I can't remember the last time I read or even thought about this parable though I've come across similar truths in Psalms quite a bit lately. I love reading these popular "children's Bible stories" and being reminded of how relevant they are to me.
I feel very blessed that I have not experienced the number or severity of storms that some have been subject to, though I am sure my turns will come in time. But I have observed people in my life who have built their house on the rock and others who have built their house on the sand. I'm sure everyone thinks they are building their house (life) on a rock. Who would knowingly and purposely build their life on hopeless lies that crash you down when things gets rough? But the aftermath of a storm is the proof of whether someones foundation was built on rock or sand. I love that this passage defines what the rock is so no one has to wonder. Building your life's foundation on the rock means hearing (or reading) Jesus' words AND putting them into practice.
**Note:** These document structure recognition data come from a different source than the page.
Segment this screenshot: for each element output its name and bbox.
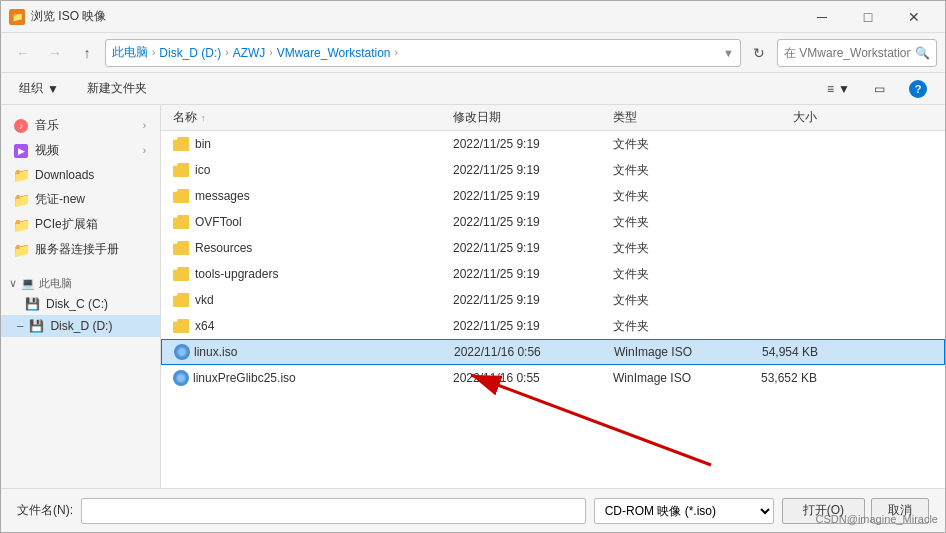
- breadcrumb-sep1: ›: [152, 47, 155, 58]
- sidebar-item-downloads[interactable]: 📁 Downloads: [1, 163, 160, 187]
- table-row[interactable]: vkd 2022/11/25 9:19 文件夹: [161, 287, 945, 313]
- watermark: CSDN@imagine_Miracle: [816, 513, 938, 525]
- sidebar-item-credentials-label: 凭证-new: [35, 191, 85, 208]
- file-name-cell: ico: [165, 163, 445, 177]
- header-type[interactable]: 类型: [605, 109, 725, 126]
- layout-button[interactable]: ▭: [864, 77, 895, 101]
- filename-label: 文件名(N):: [17, 502, 73, 519]
- sidebar-item-downloads-label: Downloads: [35, 168, 94, 182]
- new-folder-button[interactable]: 新建文件夹: [77, 77, 157, 101]
- credentials-folder-icon: 📁: [13, 192, 29, 208]
- address-bar[interactable]: 此电脑 › Disk_D (D:) › AZWJ › VMware_Workst…: [105, 39, 741, 67]
- sidebar-item-music[interactable]: ♪ 音乐 ›: [1, 113, 160, 138]
- header-name[interactable]: 名称 ↑: [165, 109, 445, 126]
- filename-input[interactable]: [81, 498, 586, 524]
- view-menu-button[interactable]: ≡ ▼: [817, 77, 860, 101]
- folder-icon: [173, 293, 189, 307]
- video-arrow: ›: [143, 145, 146, 156]
- table-row[interactable]: ico 2022/11/25 9:19 文件夹: [161, 157, 945, 183]
- minimize-button[interactable]: ─: [799, 1, 845, 33]
- folder-icon: [173, 137, 189, 151]
- diskc-icon: 💾: [25, 297, 40, 311]
- sidebar-item-diskd[interactable]: ─ 💾 Disk_D (D:): [1, 315, 160, 337]
- music-icon: ♪: [13, 118, 29, 134]
- header-type-label: 类型: [613, 110, 637, 124]
- secondary-toolbar: 组织 ▼ 新建文件夹 ≡ ▼ ▭ ?: [1, 73, 945, 105]
- downloads-folder-icon: 📁: [13, 167, 29, 183]
- sidebar-item-server-manual[interactable]: 📁 服务器连接手册: [1, 237, 160, 262]
- back-button[interactable]: ←: [9, 39, 37, 67]
- address-dropdown-icon[interactable]: ▼: [723, 47, 734, 59]
- up-button[interactable]: ↑: [73, 39, 101, 67]
- file-name-label: linuxPreGlibc25.iso: [193, 371, 296, 385]
- file-type-cell: 文件夹: [605, 214, 725, 231]
- folder-icon: [173, 215, 189, 229]
- forward-button[interactable]: →: [41, 39, 69, 67]
- sort-arrow-icon: ↑: [201, 113, 206, 123]
- expand-diskd-icon: ─: [17, 321, 23, 331]
- header-size[interactable]: 大小: [725, 109, 825, 126]
- file-type-cell: 文件夹: [605, 266, 725, 283]
- file-list-header: 名称 ↑ 修改日期 类型 大小: [161, 105, 945, 131]
- breadcrumb-vmware[interactable]: VMware_Workstation: [277, 46, 391, 60]
- maximize-button[interactable]: □: [845, 1, 891, 33]
- folder-icon: [173, 241, 189, 255]
- table-row[interactable]: tools-upgraders 2022/11/25 9:19 文件夹: [161, 261, 945, 287]
- file-date-cell: 2022/11/16 0:56: [446, 345, 606, 359]
- close-button[interactable]: ✕: [891, 1, 937, 33]
- sidebar-item-credentials[interactable]: 📁 凭证-new: [1, 187, 160, 212]
- iso-file-icon: [174, 344, 190, 360]
- file-name-label: bin: [195, 137, 211, 151]
- refresh-button[interactable]: ↻: [745, 39, 773, 67]
- music-arrow: ›: [143, 120, 146, 131]
- folder-icon: [173, 163, 189, 177]
- table-row[interactable]: bin 2022/11/25 9:19 文件夹: [161, 131, 945, 157]
- sidebar-item-pcie[interactable]: 📁 PCIe扩展箱: [1, 212, 160, 237]
- search-input[interactable]: [784, 46, 911, 60]
- breadcrumb-azwj[interactable]: AZWJ: [233, 46, 266, 60]
- file-date-cell: 2022/11/25 9:19: [445, 215, 605, 229]
- window-icon: 📁: [9, 9, 25, 25]
- expand-icon: ∨: [9, 277, 17, 290]
- this-pc-section[interactable]: ∨ 💻 此电脑: [1, 270, 160, 293]
- file-name-label: Resources: [195, 241, 252, 255]
- organize-label: 组织: [19, 80, 43, 97]
- sidebar-item-video[interactable]: ▶ 视频 ›: [1, 138, 160, 163]
- table-row[interactable]: linuxPreGlibc25.iso 2022/11/16 0:55 WinI…: [161, 365, 945, 391]
- breadcrumb-diskd[interactable]: Disk_D (D:): [159, 46, 221, 60]
- header-date[interactable]: 修改日期: [445, 109, 605, 126]
- file-name-cell: linux.iso: [166, 344, 446, 360]
- file-name-label: vkd: [195, 293, 214, 307]
- file-name-cell: vkd: [165, 293, 445, 307]
- organize-dropdown-icon: ▼: [47, 82, 59, 96]
- file-name-label: tools-upgraders: [195, 267, 278, 281]
- main-content: ♪ 音乐 › ▶ 视频 › 📁 Downloads 📁 凭证-new 📁 PCI…: [1, 105, 945, 488]
- file-name-label: ico: [195, 163, 210, 177]
- title-bar: 📁 浏览 ISO 映像 ─ □ ✕: [1, 1, 945, 33]
- folder-icon: [173, 319, 189, 333]
- title-bar-controls: ─ □ ✕: [799, 1, 937, 33]
- file-name-cell: messages: [165, 189, 445, 203]
- sidebar-item-pcie-label: PCIe扩展箱: [35, 216, 98, 233]
- help-button[interactable]: ?: [899, 77, 937, 101]
- table-row[interactable]: Resources 2022/11/25 9:19 文件夹: [161, 235, 945, 261]
- file-size-cell: 54,954 KB: [726, 345, 826, 359]
- new-folder-label: 新建文件夹: [87, 80, 147, 97]
- table-row[interactable]: messages 2022/11/25 9:19 文件夹: [161, 183, 945, 209]
- file-type-cell: 文件夹: [605, 240, 725, 257]
- organize-button[interactable]: 组织 ▼: [9, 77, 69, 101]
- file-type-cell: 文件夹: [605, 162, 725, 179]
- diskd-icon: 💾: [29, 319, 44, 333]
- table-row[interactable]: linux.iso 2022/11/16 0:56 WinImage ISO 5…: [161, 339, 945, 365]
- bottom-bar: 文件名(N): CD-ROM 映像 (*.iso) 打开(O) 取消: [1, 488, 945, 532]
- breadcrumb-thispc[interactable]: 此电脑: [112, 44, 148, 61]
- table-row[interactable]: OVFTool 2022/11/25 9:19 文件夹: [161, 209, 945, 235]
- file-name-cell: tools-upgraders: [165, 267, 445, 281]
- layout-icon: ▭: [874, 82, 885, 96]
- sidebar: ♪ 音乐 › ▶ 视频 › 📁 Downloads 📁 凭证-new 📁 PCI…: [1, 105, 161, 488]
- filetype-select[interactable]: CD-ROM 映像 (*.iso): [594, 498, 774, 524]
- sidebar-item-diskc[interactable]: 💾 Disk_C (C:): [1, 293, 160, 315]
- address-toolbar: ← → ↑ 此电脑 › Disk_D (D:) › AZWJ › VMware_…: [1, 33, 945, 73]
- table-row[interactable]: x64 2022/11/25 9:19 文件夹: [161, 313, 945, 339]
- sidebar-item-server-manual-label: 服务器连接手册: [35, 241, 119, 258]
I've witnessed the lives of those whose foundations are built on Jesus and the truth of his Word as they've endured some seriously crazy storms that I do not envy. Yet their hope, joy, peace and confidence has remained strong. It is such an encouragement to me as I strive to build a strong foundation, waiting for the next storm. It confirms what I've been reading about joy in the midst of suffering as I study Philippians.
At the same time I am saddened when I see so many others I know get beat on by fierce storms and they fall apart - they drown in depression, hopelessness, sadness, fear, and worry. Apparently their foundation was built on the sand - other personal relationships, careers, money, materialism, religion, psychology, politics, etc. While these "materials" can all be used to build a wonderful house, they make a lousy foundation and are as stable as sand during the big storms.
Whatever storms may blow and beat against me, I know my foundation has been and is being built on the rock, therefore I will not fall. I love you, Lord. You are my strength. The Lord is my rock, my protection, my salvation. My God is my rock. I can run to him for safety. He is my shield and my saving strength, my high tower. (King David agreed in Psalm 18:1-2.)